Reputation: 21
I have a dataframe with a column that consists of politician names which are extracted of thousands of news articles. Each row is a specific article. I want to count which politicians are mentioned the most, but count each name only one time per article (row).
The entities recognition algorithm returned these results. Now I have to convert the names in a standard form to be able to summarise and compare them.
Because there are maximal 20 people I am interested in, I knew the names and thought despite the effort, manually coding the patterns for each name might be the fastest way (I am happy for other ideas).
#example-data
persons <- c("Merkel,Angela Merkel,Trump,Ursula,Merkels", "Ursula von,Trumps,Donald Trump,Leyen")
df <- data.frame(persons)
#change pattern
df <- df %>%
mutate(
persons= paste(" ",str_replace_all(df$persons,",", " , "), sep = "")
)
#example of exctracting the names.. and so on, you get the idea
str_replace_all(df$persons, c(" Trump(s)?" = "Donald Trump", ", Trump(s)?" = ", Donald Trump", "Donald Trumps" = "Donald Trump",
" Merkel(s)?") = "Angela Merkel")
My desired output is to have for each row just the full names. In the end I would remove the duplicated names per row and then I could count the dataset like desired.
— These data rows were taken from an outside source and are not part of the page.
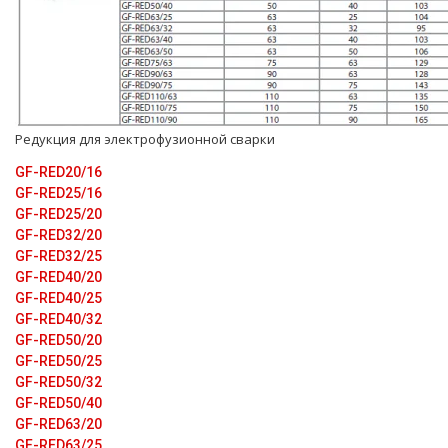
Редукция для электрофузионной сварки
GF-RED20/16
GF-RED25/16
GF-RED25/20
GF-RED32/20
GF-RED32/25
GF-RED40/20
GF-RED40/25
GF-RED40/32
GF-RED50/20
GF-RED50/25
GF-RED50/32
GF-RED50/40
GF-RED63/20
GF-RED63/25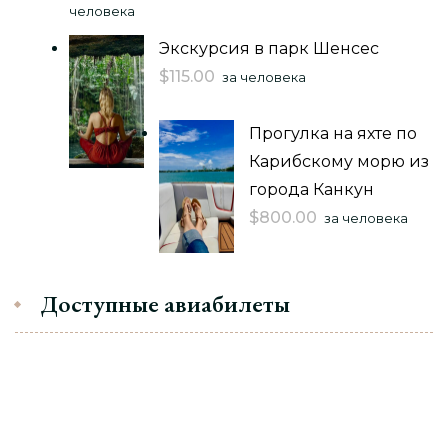
человека
Экскурсия в парк Шенсес
$
115.00
за человека
Прогулка на яхте по
Карибскому морю из
города Канкун
$
800.00
за человека
Доступные авиабилеты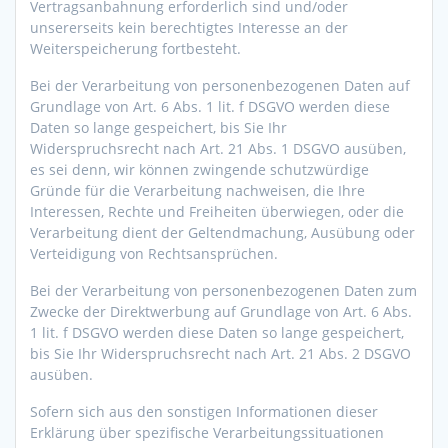
Vertragsanbahnung erforderlich sind und/oder
unsererseits kein berechtigtes Interesse an der
Weiterspeicherung fortbesteht.
Bei der Verarbeitung von personenbezogenen Daten auf
Grundlage von Art. 6 Abs. 1 lit. f DSGVO werden diese
Daten so lange gespeichert, bis Sie Ihr
Widerspruchsrecht nach Art. 21 Abs. 1 DSGVO ausüben,
es sei denn, wir können zwingende schutzwürdige
Gründe für die Verarbeitung nachweisen, die Ihre
Interessen, Rechte und Freiheiten überwiegen, oder die
Verarbeitung dient der Geltendmachung, Ausübung oder
Verteidigung von Rechtsansprüchen.
Bei der Verarbeitung von personenbezogenen Daten zum
Zwecke der Direktwerbung auf Grundlage von Art. 6 Abs.
1 lit. f DSGVO werden diese Daten so lange gespeichert,
bis Sie Ihr Widerspruchsrecht nach Art. 21 Abs. 2 DSGVO
ausüben.
Sofern sich aus den sonstigen Informationen dieser
Erklärung über spezifische Verarbeitungssituationen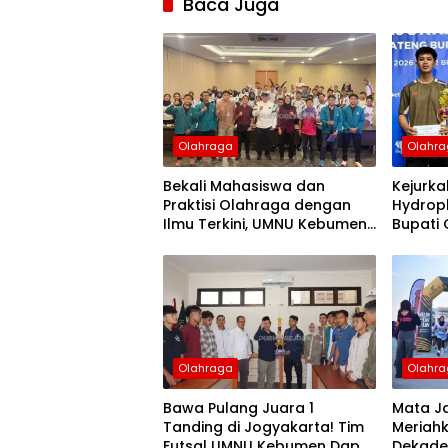
Baca Juga
Olahraga
Olahr
Bekali Mahasiswa dan
Kejurka
Praktisi Olahraga dengan
Hydrop
Ilmu Terkini, UMNU Kebumen
Bupati 
Gelar Pelatihan Kondisi Fisik
Mahasi
Bersama Pakar Nasional
Raih Ju
Olahraga
Olahr
Bawa Pulang Juara 1
Mata J
Tanding di Jogyakarta! Tim
Meriahk
Futsal UMNU Kebumen Dapat
Dekade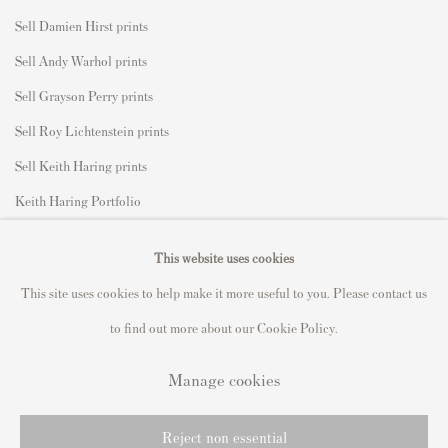
Sell Damien Hirst prints
Sell Andy Warhol prints
Sell Grayson Perry prints
Sell Roy Lichtenstein prints
Sell Keith Haring prints
Keith Haring Portfolio
Roy Lichtenstein catalogue raisonné
This website uses cookies
David Hockney Print Guide
This site uses cookies to help make it more useful to you. Please contact us
Francis Bacon Print Guide
to find out more about our Cookie Policy.
Manage cookies
Privacy Policy
Manage cookies
Reject non essential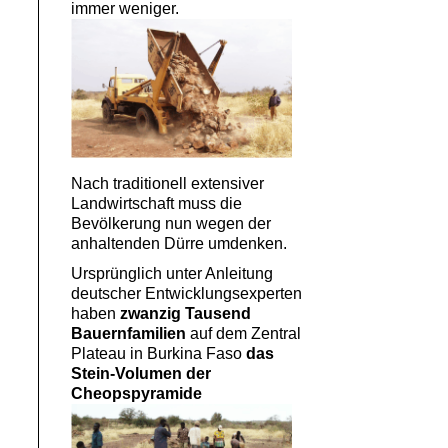
immer weniger.
Nach traditionell extensiver
Landwirtschaft muss die
Bevölkerung nun wegen der
anhaltenden Dürre umdenken.
Ursprünglich unter Anleitung
deutscher Entwicklungsexperten
haben
zwanzig Tausend
Bauernfamilien
auf dem Zentral
Plateau in Burkina Faso
das
Stein-Volumen der
Cheopspyramide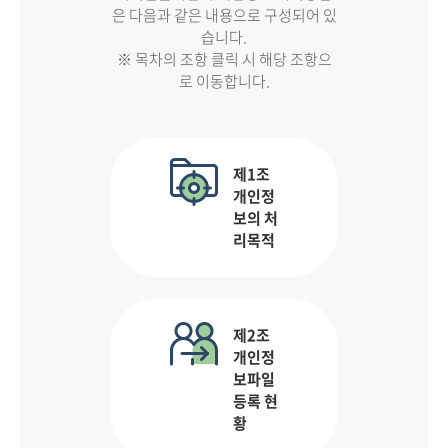
은 다음과 같은 내용으로 구성되어 있
습니다.
※ 목차의 조항 클릭 시 해당 조항으
로 이동합니다.
제1조
개인정
보의 처
리목적
제2조
개인정
보파일
등록 현
황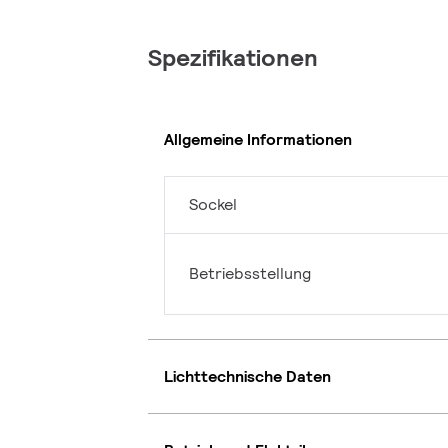
Spezifikationen
Allgemeine Informationen
Sockel
Betriebsstellung
Lichttechnische Daten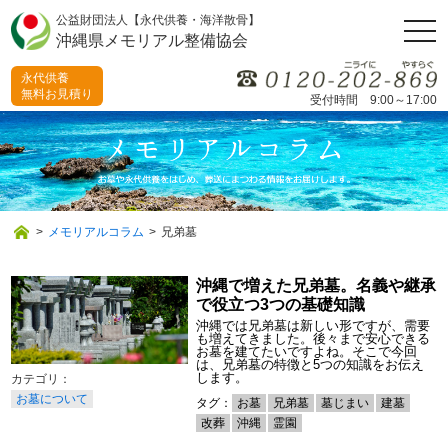
公益財団法人【永代供養・海洋散骨】
togg
沖縄県メモリアル整備協会
navi
永代供養
無料お見積り
受付時間 9:00～17:00
>
メモリアルコラム
>
兄弟墓
沖縄で増えた兄弟墓。名義や継承
で役立つ3つの基礎知識
沖縄では兄弟墓は新しい形ですが、需要
も増えてきました。後々まで安心できる
お墓を建てたいですよね。そこで今回
は、兄弟墓の特徴と5つの知識をお伝え
します。
お墓について
タグ：
お墓
兄弟墓
墓じまい
建墓
改葬
沖縄
霊園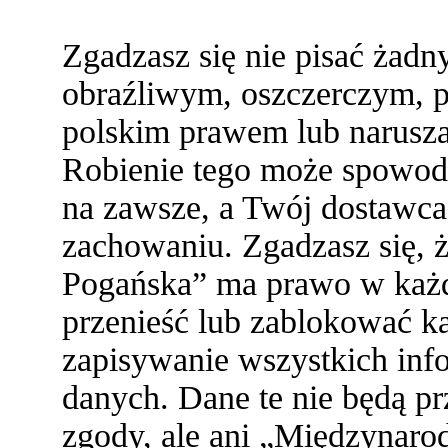
Zgadzasz się nie pisać żad
obraźliwym, oszczerczym, p
polskim prawem lub narusza
Robienie tego może spowod
na zawsze, a Twój dostawc
zachowaniu. Zgadzasz się,
Pogańska” ma prawo w każde
przenieść lub zablokować ka
zapisywanie wszystkich info
danych. Dane te nie będą 
zgody, ale ani „Międzynaro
The data would should look like this in the end:
persons <- c("Angela Merkel,Angela Merkel,Donald Trump,Ursula von der Leyen,Angela Merkel", "Ursula von der Leyen,Donald Trump,Donald Trump,Ursula von der Leyen")
I have especially a hard time with patterns for names which consists of more than two parts like Ursula von der Leyen
. What would the best way to do convert the names and how would the pattern for replacement look like?
Edit I wrote now a function, witch takes care that there is only one instance of a name in my dataframe for each row. Not really elegant and nice code but its working.
clean_name <- function(x) {
b <- unlist(strsplit(x, '[,]')) %>%
str_squish(.)
c <- b[!duplicated(b)]
#Lists mit forename and surname
ganzer_name <- vector()
nachname<-vector()
for (person in c){
if(any(str_count(person," ") == 0)){
nachname <- append(nachname,person)
} else{
ganzer_name <- append(ganzer_name,person)
}
}
#chckes if therese constructions like s wie Angela Merkels
ganzer_name <- ganzer_name%>%
str_sort() %>% str_replace(.,"\\+","")
i <-0
aussortieren <- c("","")
while(i < (length(ganzer_name)-1) ){
i <- i+1
if(str_detect(ganzer_name[i+1],
paste0(ganzer_name[i],"*")
)){
aussortieren <- append(aussortieren, ganzer_name[i+1] )
}else{ }
}
ganzer_name <- ganzer_name[!ganzer_name %in% aussortieren]
#check if surname is already in a full name
for( person in nachname ){
#check construction with s like Merkels
if(any(str_detect(ganzer_name, paste0(
"\\Q",
str_sub(person,end = nchar(person)-1),
"\\E" )
)
)
) {
} else {
ganzer_name <- append(ganzer_name,person)
}
}
return(paste(ganzer_name, collapse=","))
}
Upvotes: 0
Views: 112
Reputation: 389175
Instead of turning various combination of names into standard format, removing duplicates and then counting here is a different approach.
We can use grepl
for pattern matching and count how many times a politician occurs in different news articles.
name <- c('Trump', 'Merkel')
sapply(name, function(x) sum(grepl(x, df$persons)))
# Trump Merkel
# 2 1
Use ignore.case = TRUE
in grepl
if you want to make the comparison case insensitive.
Upvotes: 2